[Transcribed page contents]
........
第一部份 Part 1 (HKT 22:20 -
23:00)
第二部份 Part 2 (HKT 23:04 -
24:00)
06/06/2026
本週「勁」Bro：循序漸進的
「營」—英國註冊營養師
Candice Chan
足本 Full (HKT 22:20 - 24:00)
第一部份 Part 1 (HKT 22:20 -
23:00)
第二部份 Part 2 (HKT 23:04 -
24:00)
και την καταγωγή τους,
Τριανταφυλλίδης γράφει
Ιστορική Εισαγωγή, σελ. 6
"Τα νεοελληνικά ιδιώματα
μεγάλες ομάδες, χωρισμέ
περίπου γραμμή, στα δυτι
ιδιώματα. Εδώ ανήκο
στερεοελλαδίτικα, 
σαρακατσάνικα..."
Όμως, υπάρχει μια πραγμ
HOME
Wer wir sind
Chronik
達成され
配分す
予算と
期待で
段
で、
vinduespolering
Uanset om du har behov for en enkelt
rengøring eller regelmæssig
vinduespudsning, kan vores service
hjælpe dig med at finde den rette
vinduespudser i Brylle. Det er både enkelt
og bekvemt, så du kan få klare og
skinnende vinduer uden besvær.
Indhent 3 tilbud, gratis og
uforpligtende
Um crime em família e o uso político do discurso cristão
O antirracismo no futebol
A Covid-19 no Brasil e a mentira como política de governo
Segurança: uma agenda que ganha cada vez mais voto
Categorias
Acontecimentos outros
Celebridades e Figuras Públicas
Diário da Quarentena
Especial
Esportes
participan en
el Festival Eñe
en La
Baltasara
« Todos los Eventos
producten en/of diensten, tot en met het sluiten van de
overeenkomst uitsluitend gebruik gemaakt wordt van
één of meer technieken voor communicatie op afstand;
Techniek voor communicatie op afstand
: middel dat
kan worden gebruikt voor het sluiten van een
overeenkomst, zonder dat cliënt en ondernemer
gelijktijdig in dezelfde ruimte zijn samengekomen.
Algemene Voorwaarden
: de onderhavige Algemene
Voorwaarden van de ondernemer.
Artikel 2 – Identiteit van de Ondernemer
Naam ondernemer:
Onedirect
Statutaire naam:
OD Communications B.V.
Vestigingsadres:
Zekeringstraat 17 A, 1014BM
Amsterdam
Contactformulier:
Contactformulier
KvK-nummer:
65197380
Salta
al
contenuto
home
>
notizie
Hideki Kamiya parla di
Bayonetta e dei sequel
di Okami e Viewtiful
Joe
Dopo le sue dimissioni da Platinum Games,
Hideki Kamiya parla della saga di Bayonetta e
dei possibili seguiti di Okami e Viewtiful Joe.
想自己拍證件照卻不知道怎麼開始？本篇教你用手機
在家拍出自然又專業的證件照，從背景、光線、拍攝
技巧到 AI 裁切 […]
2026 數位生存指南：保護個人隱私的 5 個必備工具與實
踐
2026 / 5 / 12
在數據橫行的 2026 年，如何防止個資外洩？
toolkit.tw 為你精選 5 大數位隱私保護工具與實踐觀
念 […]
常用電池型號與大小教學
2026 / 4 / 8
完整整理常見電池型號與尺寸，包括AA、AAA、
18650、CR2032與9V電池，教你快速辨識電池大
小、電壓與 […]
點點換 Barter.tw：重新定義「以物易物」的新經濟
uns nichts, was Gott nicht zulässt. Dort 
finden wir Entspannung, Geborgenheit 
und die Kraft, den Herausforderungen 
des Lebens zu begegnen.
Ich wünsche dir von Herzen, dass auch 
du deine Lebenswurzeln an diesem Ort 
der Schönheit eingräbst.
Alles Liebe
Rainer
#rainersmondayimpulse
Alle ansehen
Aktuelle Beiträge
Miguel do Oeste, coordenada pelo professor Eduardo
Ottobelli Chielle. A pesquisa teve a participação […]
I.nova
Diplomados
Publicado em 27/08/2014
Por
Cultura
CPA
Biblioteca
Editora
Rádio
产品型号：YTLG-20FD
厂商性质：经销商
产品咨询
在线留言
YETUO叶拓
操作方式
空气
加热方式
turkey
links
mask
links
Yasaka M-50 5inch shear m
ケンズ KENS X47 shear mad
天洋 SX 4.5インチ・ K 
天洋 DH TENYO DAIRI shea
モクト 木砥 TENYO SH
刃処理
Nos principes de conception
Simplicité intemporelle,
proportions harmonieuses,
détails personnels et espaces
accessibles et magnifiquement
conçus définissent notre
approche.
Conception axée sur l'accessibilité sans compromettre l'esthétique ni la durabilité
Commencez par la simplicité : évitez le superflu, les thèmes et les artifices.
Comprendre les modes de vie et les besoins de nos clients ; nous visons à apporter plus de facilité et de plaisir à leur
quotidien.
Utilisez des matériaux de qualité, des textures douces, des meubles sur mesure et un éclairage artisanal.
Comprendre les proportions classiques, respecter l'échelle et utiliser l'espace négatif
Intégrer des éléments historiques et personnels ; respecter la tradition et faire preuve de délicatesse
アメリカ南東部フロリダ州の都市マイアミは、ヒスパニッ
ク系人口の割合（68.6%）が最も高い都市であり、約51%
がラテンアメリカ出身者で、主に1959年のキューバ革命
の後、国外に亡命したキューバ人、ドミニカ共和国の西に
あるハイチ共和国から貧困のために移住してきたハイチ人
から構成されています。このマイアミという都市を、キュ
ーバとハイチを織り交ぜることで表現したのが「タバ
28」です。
........
### Work to be completed
Search the records for the word "TENYO" and copy every line where it occurs.

### Exercise result
天洋 DH TENYO DAIRI shea
モクト 木砥 TENYO SH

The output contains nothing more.